LÉON XIII (1810-1903) pape (1878-1903)
Léon XIII, qui fut à la tête de l'Église catholique durant le dernier quart du xixe siècle, était, malgré ses limites, un homme supérieur, et si sa politique n'a pas toujours été aussi géniale que certains l'ont affirmé, elle lui a toutefois permis de rendre au Saint-Siège, fort discrédité à la mort de son prédécesseur Pie IX, une autorité morale considérable et, par là, « une puissance politique effective supérieure au pouvoir officiel qu'il avait perdu » (C. Seignobos). Son pontificat marque un tournant dans l'histoire de l'Église catholique qui semblait naguère à contre-courant des aspirations culturelles, sociales et politiques du temps. Bien que, dans une série de domaines importants, il reste en continuité, beaucoup plus qu'on ne le dit habituellement, avec les préoccupations dominantes du pontificat précédent, ce pontificat de Léon XIII apparaît aux yeux de l'historien comme riche de possibilités qui commencèrent alors à mûrir pour s'actualiser peu à peu au cours des décennies ultérieures.
L'évêque de Pérouse
Vincenzo Gioacchino Pecci, né à Carpineto, près de Frosinone, était le sixième enfant d'une famille de petite noblesse. Ordonné prêtre en 1837, il était à cette époque très soucieux de fare una carriera. Délégat à Bénévent (1838), puis à Pérouse (1841), il s'y montra bon administrateur, hostile aux libéraux, mais soucieux d'améliorer les conditions de vie des catégories défavorisées et plein de tact dans ses rapports humains.
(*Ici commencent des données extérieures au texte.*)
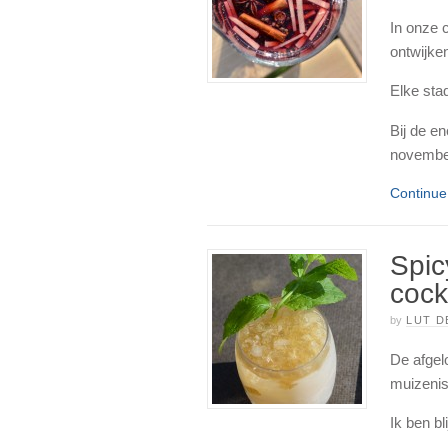
In onze c
ontwijke
Elke stad
Bij de en
november
Continu
Spic
cock
by
LUT D
De afgel
muizenis
Ik ben bl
Nommé en 1842 nonce à Bruxelles, il eut par là l'occasion de prendre contact avec l'Europe parlementaire et bourgeoise. Rappelé en Italie à la demande du roi Léopold Ier en 1846, il fut nommé évêque de Pérouse, et, en dépit d'une promotion qui se fit attendre au cardinalat (1853), il allait rester confiné pendant trente-deux ans dans ce petit diocèse ; ses appréciations sévères sur la réaction qui avait suivi la crise de 1848, puis son souci d'éviter des heurts inutiles avec les autorités italiennes après l'annexion de l'Ombrie le faisaient, en effet, soupçonner par Pie IX de tiédeur à l'égard du pouvoir temporel et de sympathies pour le libéralisme, ce qui était bien inexact.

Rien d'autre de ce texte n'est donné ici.